While I might take issue with one state trying to regulate what is undoubtedly a national and arguably an international issue, it makes sense that California – home to the titans of tech – would lead. The drawback of this state-level approach is that it is likely to lead to a complicated patchwork of regulation. On the other hand, the threat of a patchwork of regulation may help jolt the US Congress into action to create a unified response to the opportunities and risks ahead of us.

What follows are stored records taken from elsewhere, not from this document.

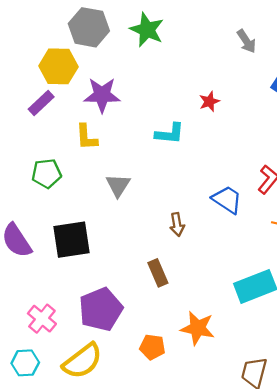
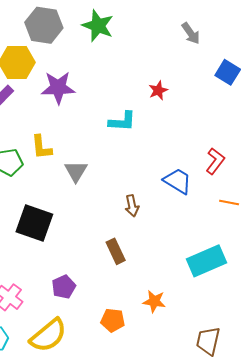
yellow L-shape: (86, 137) -> (42, 147), moved
black square: (72, 240) -> (34, 223), turned 30
purple pentagon: (101, 309) -> (64, 287), size x0.6
orange star: (198, 328) -> (154, 301), size x0.7

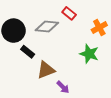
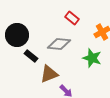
gray diamond: (47, 27) -> (59, 44), moved

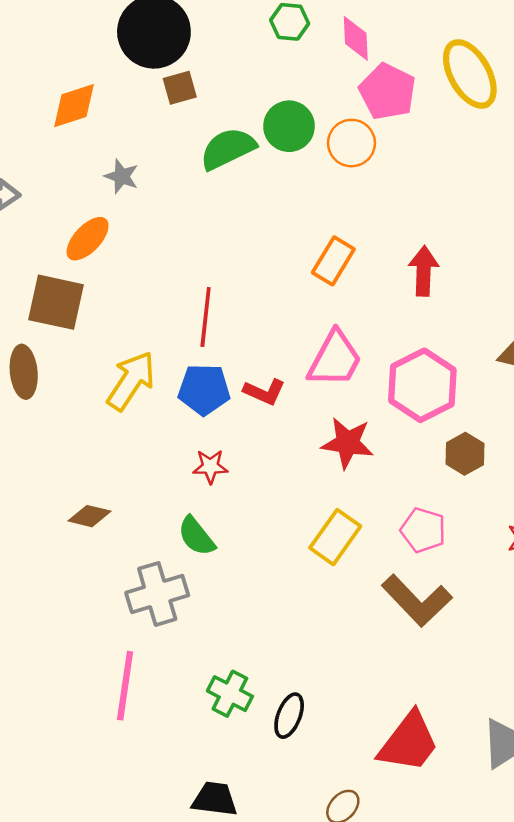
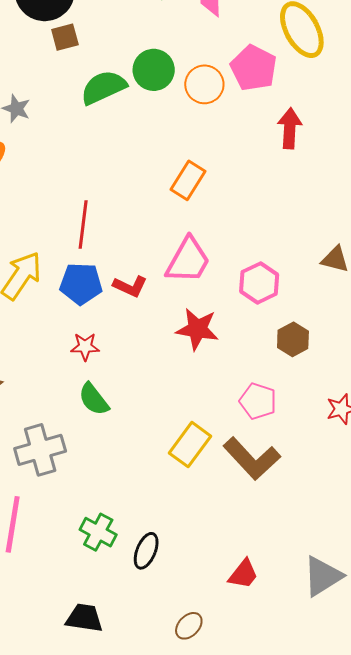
pink pentagon: (387, 92) -> (254, 68), moved
red arrow: (424, 271) -> (290, 128), moved
pink hexagon: (422, 385) -> (259, 283), size x0.7
green semicircle: (196, 536) -> (94, 399), moved
yellow rectangle: (335, 537) -> (190, 445), moved
red trapezoid: (409, 742) -> (243, 574), size x0.6

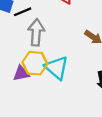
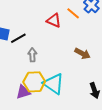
gray arrow: (36, 32) -> (32, 55), size x0.6

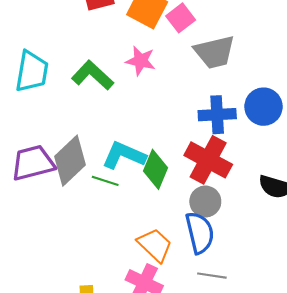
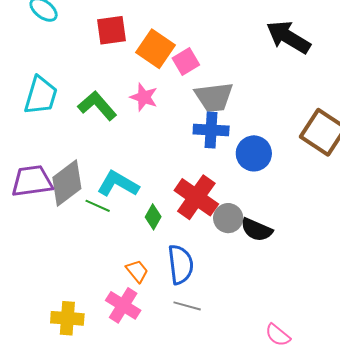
blue cross: (217, 115) -> (211, 130), moved
green diamond: (156, 169) -> (153, 217), moved, size x0.7
gray circle: (205, 202) -> (228, 218), moved
orange trapezoid: (155, 245) -> (137, 271), size x0.7

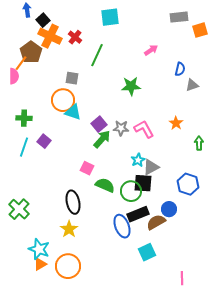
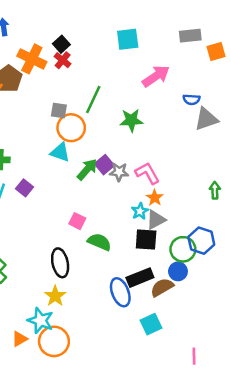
cyan square: (110, 17) -> (128, 39), moved
black square: (43, 20) -> (61, 44), moved
pink arrow: (151, 50) -> (156, 76), size x1.6
green line: (97, 55) -> (93, 99), moved
blue semicircle: (180, 69) -> (192, 99), turned 80
gray triangle: (192, 85) -> (206, 119), size x1.5
orange circle: (63, 100) -> (71, 128), moved
orange star: (176, 123) -> (155, 198), moved
purple square: (99, 124) -> (104, 165), moved
green arrow: (102, 139) -> (87, 169), moved
green circle: (131, 191) -> (183, 249), moved
cyan star: (39, 249) -> (40, 321), moved

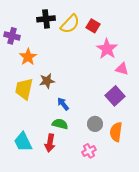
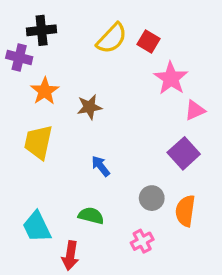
black cross: (46, 19) -> (42, 30), moved
pink triangle: (122, 69) -> (195, 110), turned -40
brown star: (47, 81) -> (89, 107), moved
green semicircle: (60, 124) -> (91, 216), moved
red arrow: (50, 143) -> (70, 256), moved

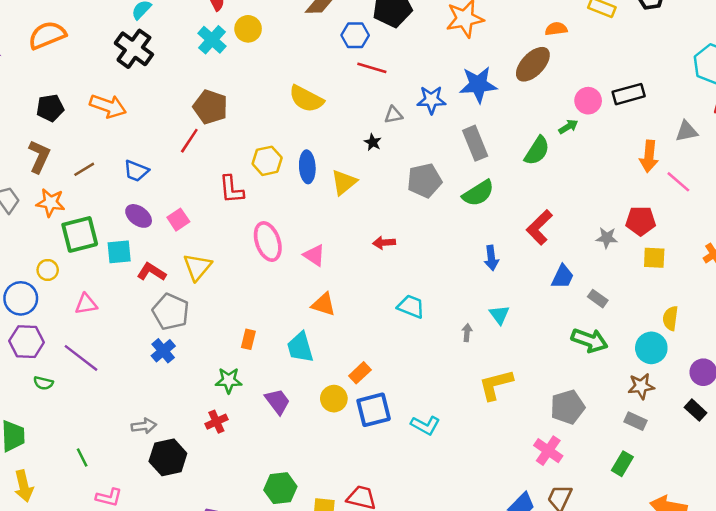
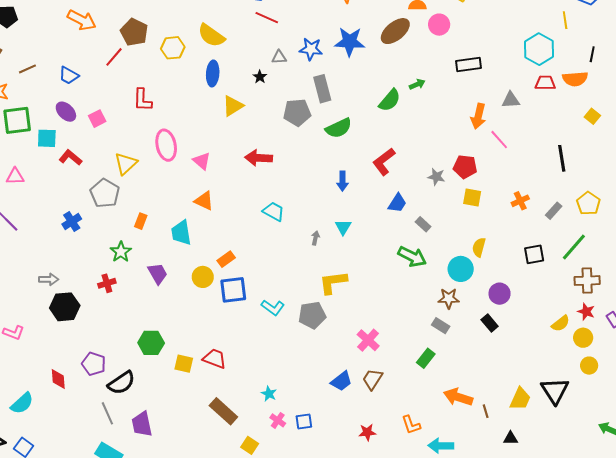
pink circle: (588, 101) -> (439, 25), moved
orange arrow: (108, 106) -> (82, 20), moved
gray rectangle: (475, 143) -> (322, 89), moved
yellow hexagon: (267, 161) -> (173, 48), moved
blue ellipse: (307, 167) -> (213, 73), moved
red arrow: (384, 243) -> (259, 158), size x1.5
yellow triangle: (197, 267) -> (126, 164), moved
gray pentagon: (171, 312) -> (105, 193), moved
green star: (229, 380) -> (121, 252), turned 30
gray pentagon: (568, 407) -> (312, 315), moved

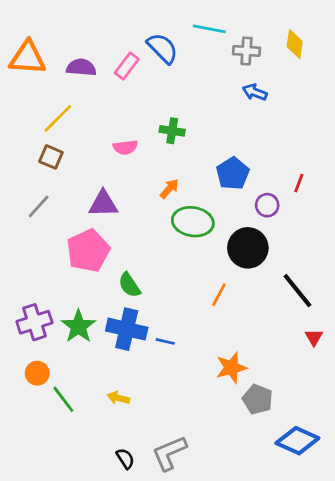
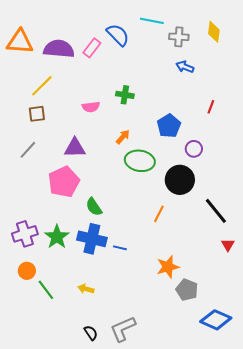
purple semicircle: (81, 67) -> (59, 49), size x1.4
brown square: (51, 157) -> (37, 114), turned -30
red line: (299, 183) -> (211, 107), moved

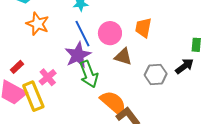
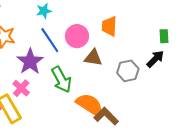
purple star: (78, 55) -> (30, 61), moved

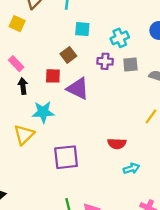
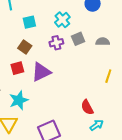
purple triangle: (78, 88) -> (41, 72), turned -35
red semicircle: (117, 144) -> (87, 107), turned 77
cyan arrow: (131, 169) -> (97, 125), moved

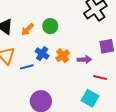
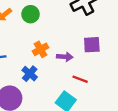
blue cross: (42, 54) -> (30, 74), moved

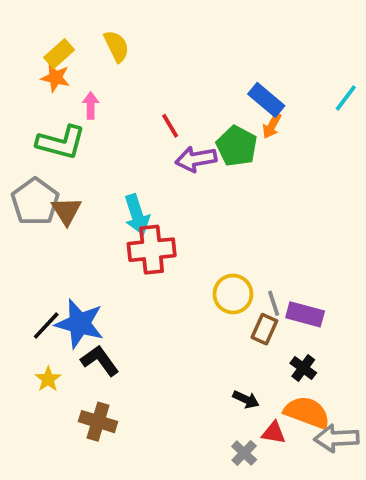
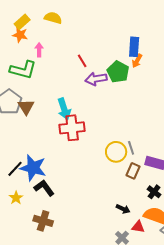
yellow semicircle: (116, 46) -> (53, 18), turned -48
blue rectangle: (266, 100) -> (134, 47), turned 54
gray line: (274, 303) -> (131, 148), moved

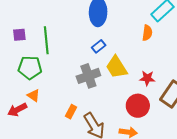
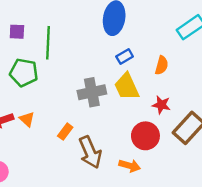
orange semicircle: (147, 33) -> (162, 65), moved
blue rectangle: (99, 46) -> (125, 57), moved
orange triangle: (34, 95) -> (27, 119), moved

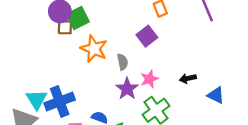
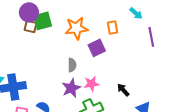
orange star: (94, 49) -> (76, 28), moved, turned 30
black arrow: (188, 78) -> (123, 90), turned 48

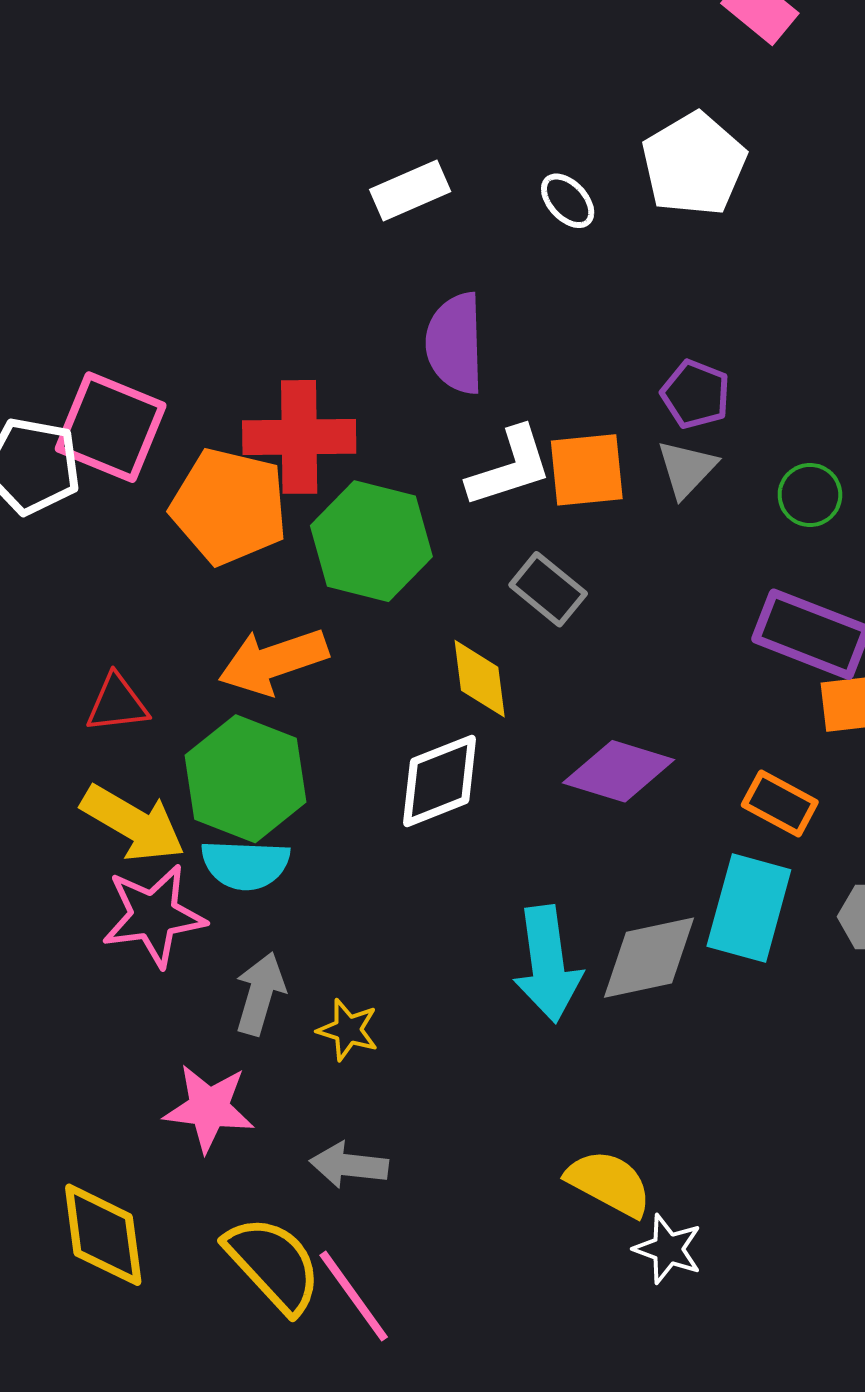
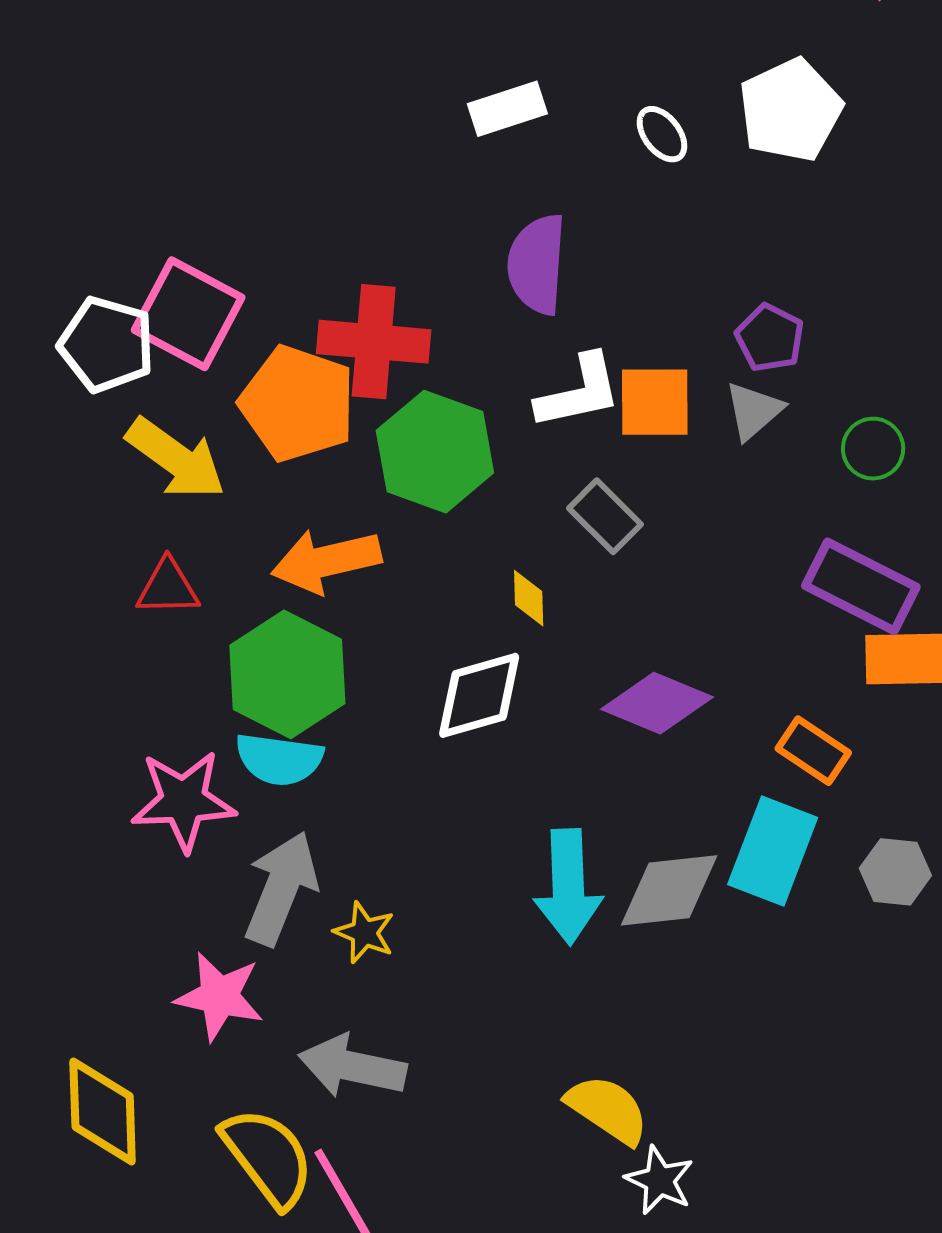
yellow diamond: (480, 679) -> (529, 598), size x0.7
yellow arrow: (133, 823) -> (176, 459), moved
gray arrow: (260, 994) -> (281, 888), size x1.4
gray arrow: (349, 1165) -> (352, 1066), size x1.4

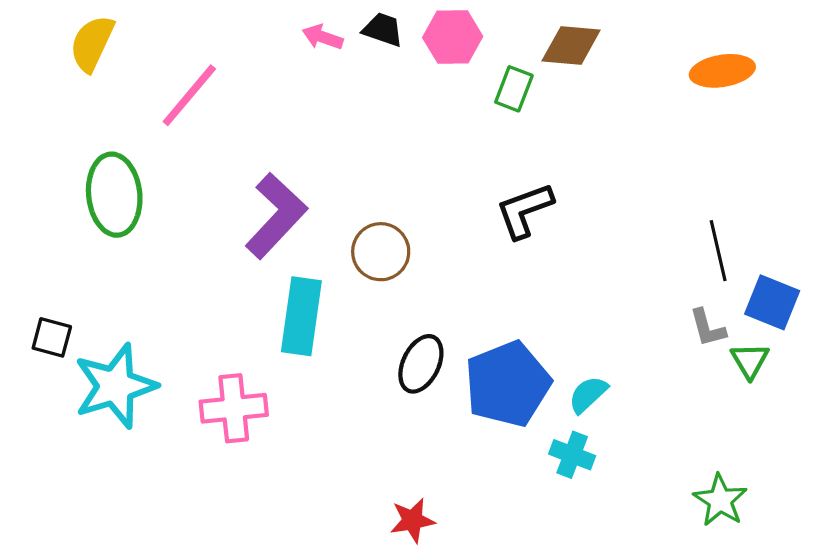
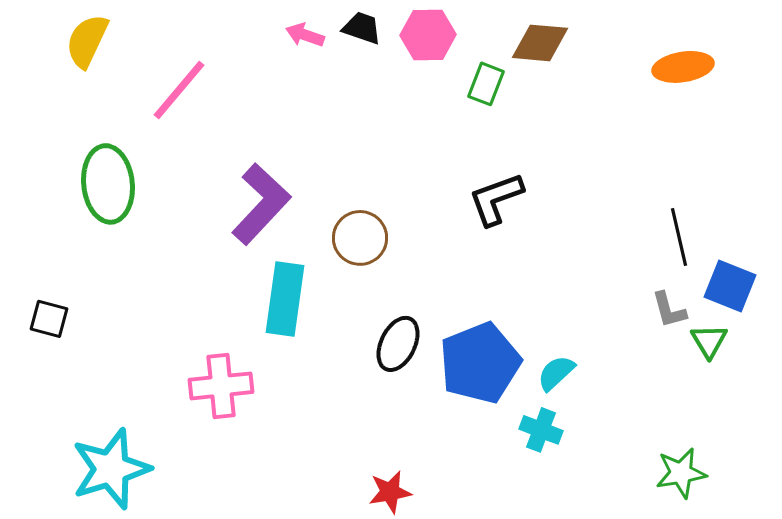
cyan star: (115, 386) -> (111, 469), moved
green star: (720, 500) -> (681, 473), turned 30

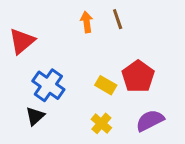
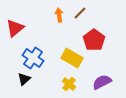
brown line: (118, 19) -> (80, 13), turned 64
red pentagon: (138, 76) -> (94, 40), moved
yellow rectangle: (106, 85) -> (72, 58), size x1.5

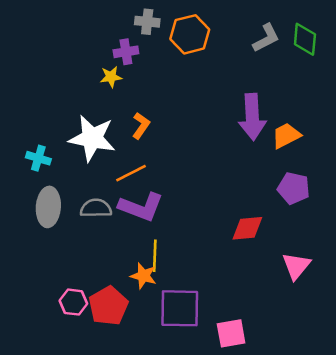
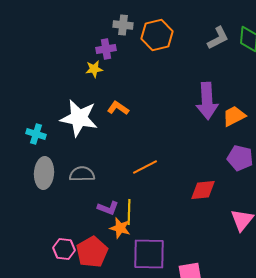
orange L-shape: (141, 126) -> (118, 108), turned -90
orange line: (131, 173) -> (145, 167), moved
purple L-shape: (141, 207) -> (108, 208), moved, size x0.6

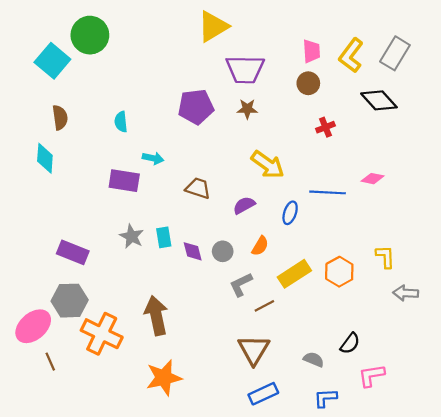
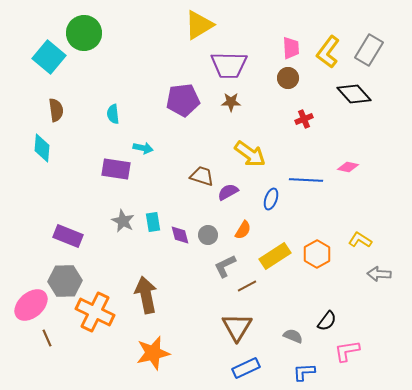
brown trapezoid: (198, 188) -> (202, 176), moved
yellow L-shape: (385, 257) -> (360, 240), turned -55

Author bio: Professor Hany Farid is a world-renowned expert in the field of misinformation, disinformation, and digital forensics. He joined the Content Authenticity Initiative (CAI) as an advisor in June 2023. The CAI is an Adobe-led community of media and tech companies, NGOs, academics, and others working to promote adoption of the open industry standard for content authenticity and provenance. Professor Farid teaches at the University of California, Berkeley, with a joint appointment in electrical engineering and computer sciences at the School of Information. He’s also a member of the Berkeley Artificial Intelligence Lab, Berkeley Institute for Data Science, Center for Innovation in Vision and Optics, Development Engineering Program, and Vision Science Program, and he’s a senior faculty advisor for the Center for Long-Term Cybersecurity. His research focuses on digital forensics, forensic science, misinformation, image analysis, and human perception. He received his undergraduate degree in computer science and applied mathematics from the University of Rochester in 1989, his M.S. in computer science from SUNY Albany, and his Ph.D. in computer science from the University of Pennsylvania in 1997. Following a two-year post-doctoral fellowship in brain and cognitive sciences at MIT, he joined the faculty at Dartmouth College in 1999 where he remained until 2019. Professor Farid is the recipient of an Alfred P. Sloan Fellowship and a John Simon Guggenheim Fellowship, and he’s a fellow of the National Academy of Inventors.